Exercise: Give back exactly the lines of the material below that start at the line containing "Płytki kamienne" and end at the line containing "AKCEPTUJ WSZYSTKIE", and no others.
========================
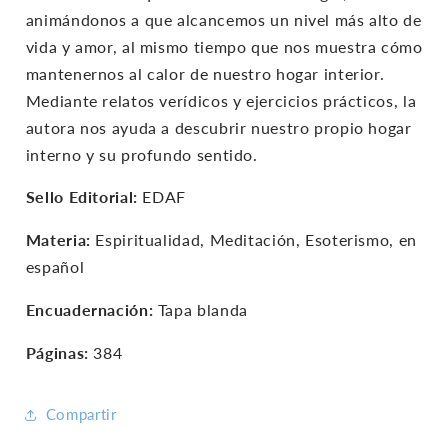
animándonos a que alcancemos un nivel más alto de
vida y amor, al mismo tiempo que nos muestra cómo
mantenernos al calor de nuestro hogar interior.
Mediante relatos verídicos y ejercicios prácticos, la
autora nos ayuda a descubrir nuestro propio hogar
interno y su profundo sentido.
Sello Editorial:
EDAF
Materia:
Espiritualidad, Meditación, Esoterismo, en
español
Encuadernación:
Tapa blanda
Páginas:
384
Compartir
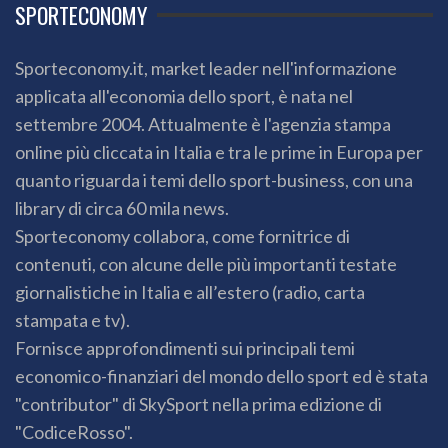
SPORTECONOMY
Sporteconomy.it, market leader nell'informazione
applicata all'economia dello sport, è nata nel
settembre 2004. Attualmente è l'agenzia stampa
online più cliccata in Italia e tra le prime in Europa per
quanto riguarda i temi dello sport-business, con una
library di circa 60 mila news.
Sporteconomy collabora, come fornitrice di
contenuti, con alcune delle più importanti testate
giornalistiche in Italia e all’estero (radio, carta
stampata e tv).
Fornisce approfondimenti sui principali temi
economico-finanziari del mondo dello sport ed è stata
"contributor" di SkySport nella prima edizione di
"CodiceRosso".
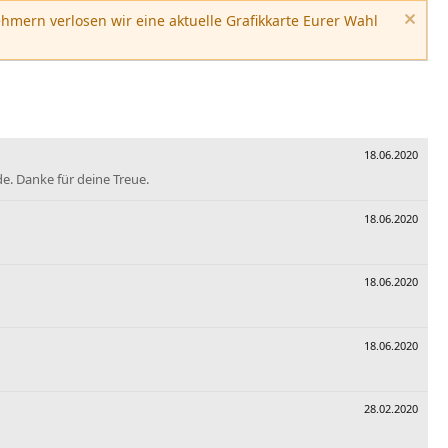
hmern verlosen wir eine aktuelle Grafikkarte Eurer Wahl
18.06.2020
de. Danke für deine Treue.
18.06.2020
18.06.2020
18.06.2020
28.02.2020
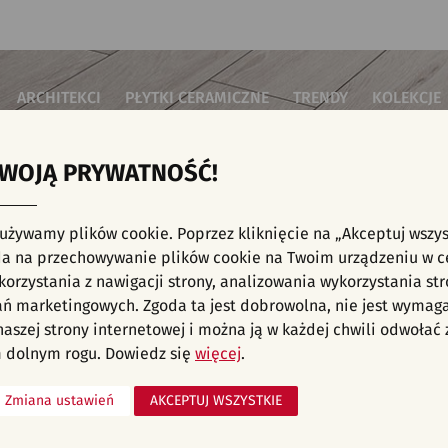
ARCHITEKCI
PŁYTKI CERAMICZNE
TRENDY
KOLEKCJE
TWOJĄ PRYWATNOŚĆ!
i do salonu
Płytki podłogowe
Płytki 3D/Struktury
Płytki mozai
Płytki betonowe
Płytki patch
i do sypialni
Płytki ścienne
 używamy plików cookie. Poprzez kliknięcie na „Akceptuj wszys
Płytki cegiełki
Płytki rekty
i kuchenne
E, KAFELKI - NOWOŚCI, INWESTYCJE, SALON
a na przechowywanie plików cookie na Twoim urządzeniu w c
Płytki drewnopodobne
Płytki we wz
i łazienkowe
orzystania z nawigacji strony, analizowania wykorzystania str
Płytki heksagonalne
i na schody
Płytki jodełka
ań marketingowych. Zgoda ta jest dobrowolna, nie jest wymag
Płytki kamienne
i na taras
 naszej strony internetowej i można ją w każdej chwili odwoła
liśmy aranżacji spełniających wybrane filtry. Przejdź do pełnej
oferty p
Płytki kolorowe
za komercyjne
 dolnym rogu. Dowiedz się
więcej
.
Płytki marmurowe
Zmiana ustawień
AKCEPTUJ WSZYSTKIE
========================
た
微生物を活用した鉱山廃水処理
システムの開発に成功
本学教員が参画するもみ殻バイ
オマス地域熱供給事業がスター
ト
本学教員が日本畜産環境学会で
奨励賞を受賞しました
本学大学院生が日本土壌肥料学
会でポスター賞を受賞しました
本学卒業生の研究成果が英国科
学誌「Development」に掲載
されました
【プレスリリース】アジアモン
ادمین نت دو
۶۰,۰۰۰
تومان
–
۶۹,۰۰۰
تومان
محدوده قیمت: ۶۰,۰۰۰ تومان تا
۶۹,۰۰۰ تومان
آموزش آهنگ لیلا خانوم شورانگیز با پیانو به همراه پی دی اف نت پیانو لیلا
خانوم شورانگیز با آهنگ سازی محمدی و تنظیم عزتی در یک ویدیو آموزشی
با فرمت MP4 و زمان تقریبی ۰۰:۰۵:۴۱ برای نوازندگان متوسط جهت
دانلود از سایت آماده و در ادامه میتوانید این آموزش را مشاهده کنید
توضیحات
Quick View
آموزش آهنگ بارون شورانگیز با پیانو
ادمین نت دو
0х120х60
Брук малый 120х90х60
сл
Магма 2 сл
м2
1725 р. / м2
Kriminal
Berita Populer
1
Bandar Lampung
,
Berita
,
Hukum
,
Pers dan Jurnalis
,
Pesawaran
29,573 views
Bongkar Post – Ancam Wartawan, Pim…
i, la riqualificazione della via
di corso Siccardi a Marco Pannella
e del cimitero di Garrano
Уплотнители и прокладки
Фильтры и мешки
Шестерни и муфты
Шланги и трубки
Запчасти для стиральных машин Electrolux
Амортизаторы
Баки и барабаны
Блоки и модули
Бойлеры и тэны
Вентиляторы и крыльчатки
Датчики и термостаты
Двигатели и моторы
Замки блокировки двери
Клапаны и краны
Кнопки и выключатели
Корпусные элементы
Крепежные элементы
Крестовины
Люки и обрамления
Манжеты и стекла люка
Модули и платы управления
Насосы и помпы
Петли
========================
Exercise output:
Płytki kamienne
i na taras
 naszej strony internetowej i można ją w każdej chwili odwoła
liśmy aranżacji spełniających wybrane filtry. Przejdź do pełnej
oferty p
Płytki kolorowe
za komercyjne
 dolnym rogu. Dowiedz się
więcej
.
Płytki marmurowe
Zmiana ustawień
AKCEPTUJ WSZYSTKIE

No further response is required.